How to complete this task: Set the whole listing down again, word for word, with no pictures.

Data records:
★ ★ ★ ★ ★ ★ ★

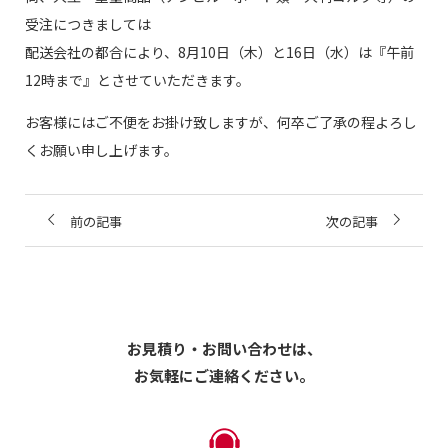
受注につきましては
配送会社の都合により、8月10日（木）と16日（水）は『午前
12時まで』とさせていただきます。
お客様にはご不便をお掛け致しますが、何卒ご了承の程よろし
くお願い申し上げます。
前の記事
次の記事
お見積り・お問い合わせは、
お気軽にご連絡ください。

★ ★ ★ ★ ★ ★ ★

Written solution:
受注につきましては
配送会社の都合により、8月10日（木）と16日（水）は『午前
12時まで』とさせていただきます。
お客様にはご不便をお掛け致しますが、何卒ご了承の程よろし
くお願い申し上げます。
前の記事
次の記事
お見積り・お問い合わせは、
お気軽にご連絡ください。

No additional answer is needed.